Can a trade agreement between the United States and six
small countries in the Caribbean wreak havoc on Minnesota's
sugar-beet industry?
Of course not. But one wouldn't know it to listen to the
lamentations of the sugar lobby. Big Sugar warns that if the U.S.
House of Representatives follows the Senate in approving the
Dominican Republic-Central American Free Trade Agreement
(DR-CAFTA), Minnesotans will find their sugar-beet fields barren
and the thousands of workers who grow, pick, process and sell those
beets unemployed.
But protecting sugar isn't about protecting jobs. Despite prices
two to three times the world average, sugar farmers and processors
have been eliminating jobs for years, thanks to mechanization.
Meanwhile, those in the sweetener-using industries, who employ 10
times as many people as those who grow and produce sugar, are
moving offshore to avoid those artificially high prices.
The fact is, Minnesota's agricultural landscape would hardly change
under DR-CAFTA, the proposed agreement to expand trade between the
United States and the Dominican Republic, Honduras, Nicaragua, El
Salvador, Costa Rica and Guatemala. The agreement allows those
countries to export only an additional 107,000 tons of sugar to the
U.S. in the first year of the agreement.
That's about 1.2 percent of U.S. sugar consumption -- about
1½ teaspoons per American per week. Even 15 years from now,
we would be bringing in just 1.7 percent of domestic demand. The
United States International Trade Commission, American Farm Bureau
Federation, the U.S. Trade Representative's office, and USDA
Foreign Agricultural Service all have studied the agreement and
concluded that DR-CAFTA won't affect the domestic sugar industry in
any significant way.
DR-CAFTA won't have a major impact on the sugar-beet industry in
Minnesota, either. According to the USDA's 2002 census of
agriculture, only 1,369 of the more than 80,000 farms in Minnesota
grow sugar beets, or about 1.7 percent. Sugar beets generate $336
million in the state, which sounds like a lot until one considers
that Minnesota farms earn $8.6 billion per year. If DR-CAFTA is
approved, the American Farm Bureau Federation predicts that just
9,000 of the 476,000 acres devoted to sugar beets may shift to
other crops.
Weighed against the benefits of free trade, the choice is clear.

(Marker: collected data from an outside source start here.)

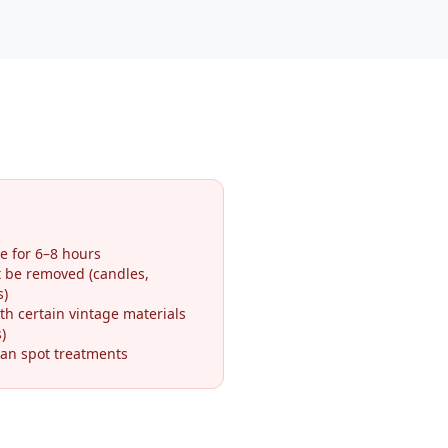
e for 6–8 hours
t be removed (candles,
s)
th certain vintage materials
)
an spot treatments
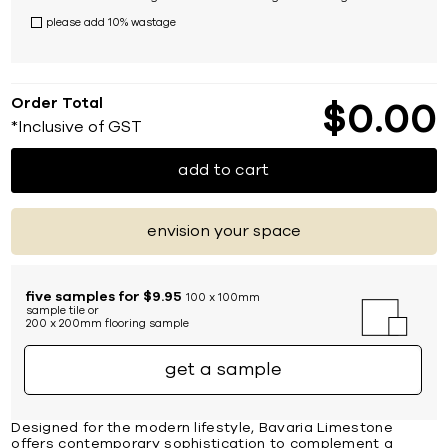
please add 10% wastage
Order Total
$
0
00
*Inclusive of GST
add to cart
envision your space
five samples for $9.95
100 x 100mm
sample tile or
200 x 200mm flooring sample
get a sample
Designed for the modern lifestyle, Bavaria Limestone
offers contemporary sophistication to complement a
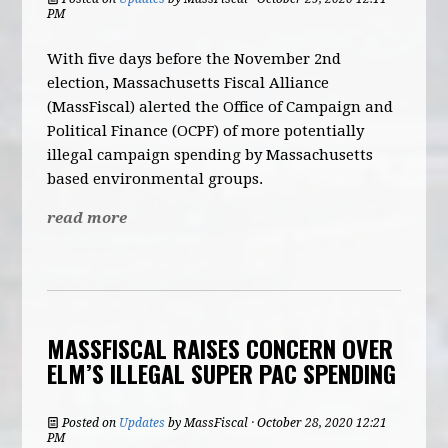
PM
With five days before the November 2nd
election, Massachusetts Fiscal Alliance
(MassFiscal) alerted the Office of Campaign and
Political Finance (OCPF) of more potentially
illegal campaign spending by Massachusetts
based environmental groups.
read more
MASSFISCAL RAISES CONCERN OVER
ELM’S ILLEGAL SUPER PAC SPENDING
Posted on
Updates
by
MassFiscal
· October 28, 2020 12:21
PM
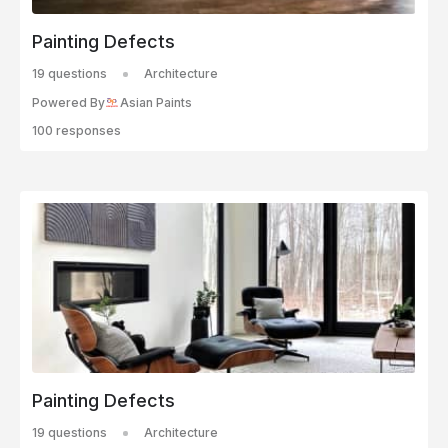
Painting Defects
19 questions
Architecture
Powered By
Asian Paints
100 responses
Painting Defects
19 questions
Architecture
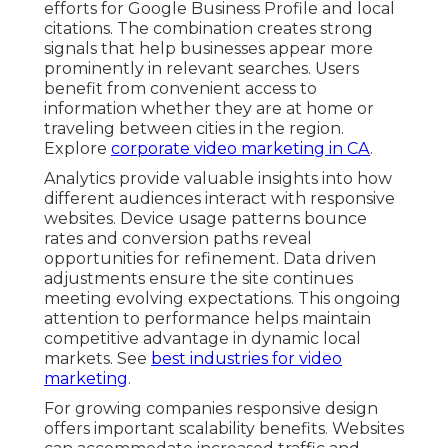
efforts for Google Business Profile and local
citations. The combination creates strong
signals that help businesses appear more
prominently in relevant searches. Users
benefit from convenient access to
information whether they are at home or
traveling between cities in the region.
Explore
corporate video marketing in CA
.
Analytics provide valuable insights into how
different audiences interact with responsive
websites. Device usage patterns bounce
rates and conversion paths reveal
opportunities for refinement. Data driven
adjustments ensure the site continues
meeting evolving expectations. This ongoing
attention to performance helps maintain
competitive advantage in dynamic local
markets. See
best industries for video
marketing
.
For growing companies responsive design
offers important scalability benefits. Websites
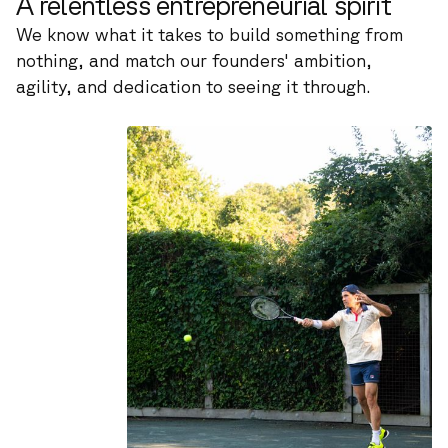
A relentless entrepreneurial spirit
We know what it takes to build something from
nothing, and match our founders' ambition,
agility, and dedication to seeing it through.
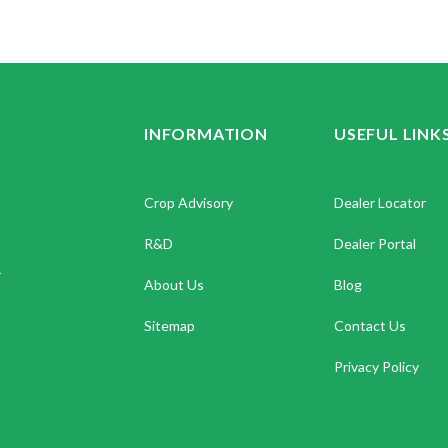
INFORMATION
USEFUL LINK
Crop Advisory
Dealer Locator
R&D
Dealer Portal
.
About Us
Blog
Sitemap
Contact Us
Privacy Policy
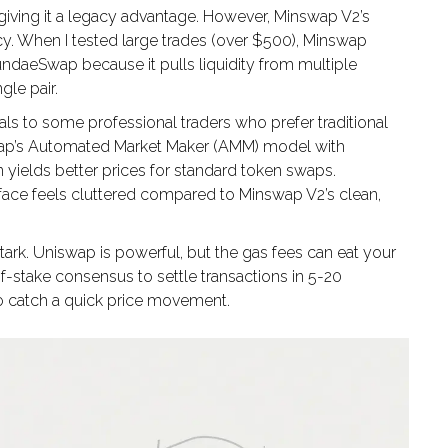
iving it a legacy advantage. However, Minswap V2’s
ncy. When I tested large trades (over $500), Minswap
ndaeSwap because it pulls liquidity from multiple
gle pair.
s to some professional traders who prefer traditional
nswap’s Automated Market Maker (AMM) model with
n yields better prices for standard token swaps.
erface feels cluttered compared to Minswap V2’s clean,
tark. Uniswap is powerful, but the gas fees can eat your
f-stake consensus to settle transactions in 5-20
o catch a quick price movement.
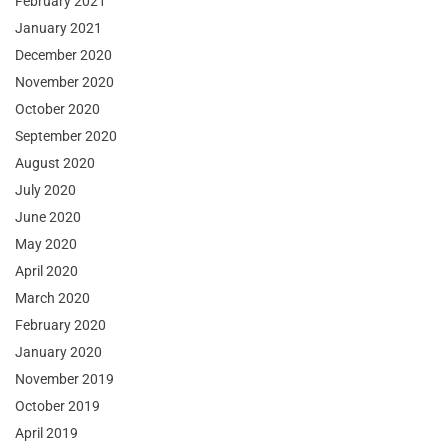
February 2021
January 2021
December 2020
November 2020
October 2020
September 2020
August 2020
July 2020
June 2020
May 2020
April 2020
March 2020
February 2020
January 2020
November 2019
October 2019
April 2019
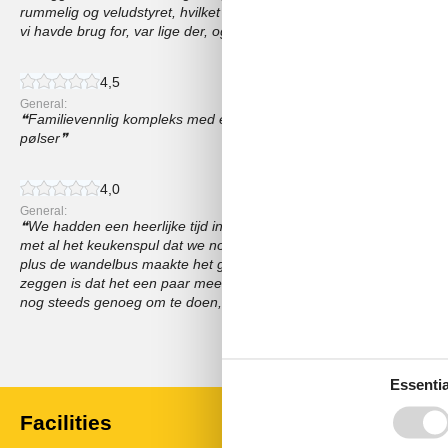
rummelig og veludstyret, hvilket gjorde det til en komfortabel base f
vi havde brug for, var lige der, og værterne var utrolig venlige
4,5
General:
Familievennlig kompleks med et nydelig utendørsbasseng, Vi likte 
pølser
4,0
General:
We hadden een heerlijke tijd in de Isegrim-appartementen, De pl
met al het keukenspul dat we nodig hadden, De kinderen hebben zi
plus de wandelbus maakte het gemakkelijk om het gebied te verken
zeggen is dat het een paar meer activiteiten voor volwassenen ka
nog steeds genoeg om te doen, Zou zeker terugkomen!
Show all reviews
Essentia
Facilities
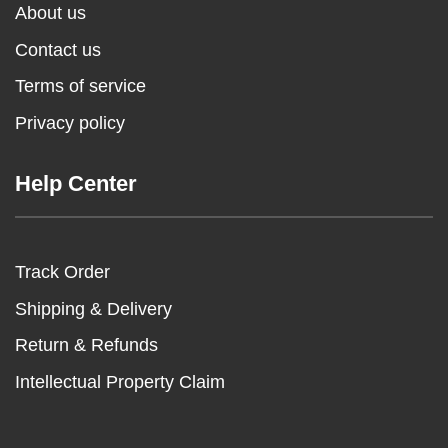
About us
Contact us
Terms of service
Privacy policy
Help Center
Track Order
Shipping & Delivery
Return & Refunds
Intellectual Property Claim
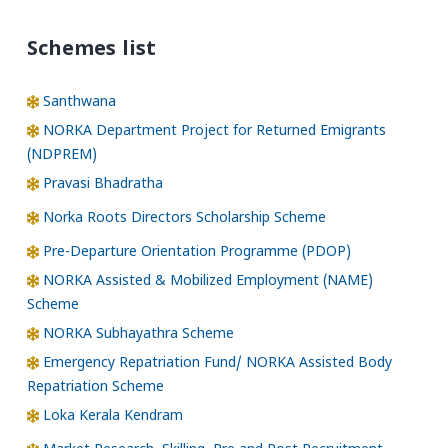
Schemes list
Santhwana
NORKA Department Project for Returned Emigrants
(NDPREM)
Pravasi Bhadratha
Norka Roots Directors Scholarship Scheme
Pre-Departure Orientation Programme (PDOP)
NORKA Assisted & Mobilized Employment (NAME)
Scheme
NORKA Subhayathra Scheme
Emergency Repatriation Fund/ NORKA Assisted Body
Repatriation Scheme
Loka Kerala Kendram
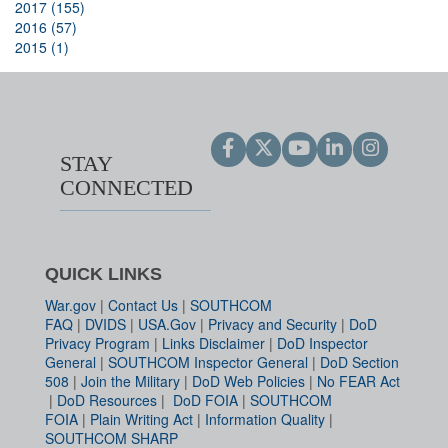
2017 (155)
2016 (57)
2015 (1)
STAY
CONNECTED
QUICK LINKS
War.gov
|
Contact Us
|
SOUTHCOM
FAQ
|
DVIDS
|
USA.Gov
|
Privacy and Security
|
DoD
Privacy Program
|
Links Disclaimer
|
DoD Inspector
General
|
SOUTHCOM Inspector General
|
DoD Section
508
|
Join the Military
|
DoD Web Policies
|
No FEAR Act
|
DoD Resources
|
DoD FOIA
|
SOUTHCOM
FOIA
|
Plain Writing Act
|
Information Quality
|
SOUTHCOM SHARP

The agreement may pry open the sugar market ever so slightly, but
it does far more to open Central American markets to American goods
than the other way around. Nearly all duties on products from the
other six signatories were eliminated 20 years ago by the Caribbean
Basin Initiative. What remains is for American farmers,
manufacturers, retailers and other services providers to become
more competitive, experience new market access, and benefit from
stronger property-rights protection in the region.
That means more jobs for Americans and at better pay. That's the
legacy of free trade, not the barren fields and long unemployment
lines the sugar lobby predicts.
Daniella Markheim is a senior policy analyst in the Center for International Trade and Economics at the Heritage Foundation.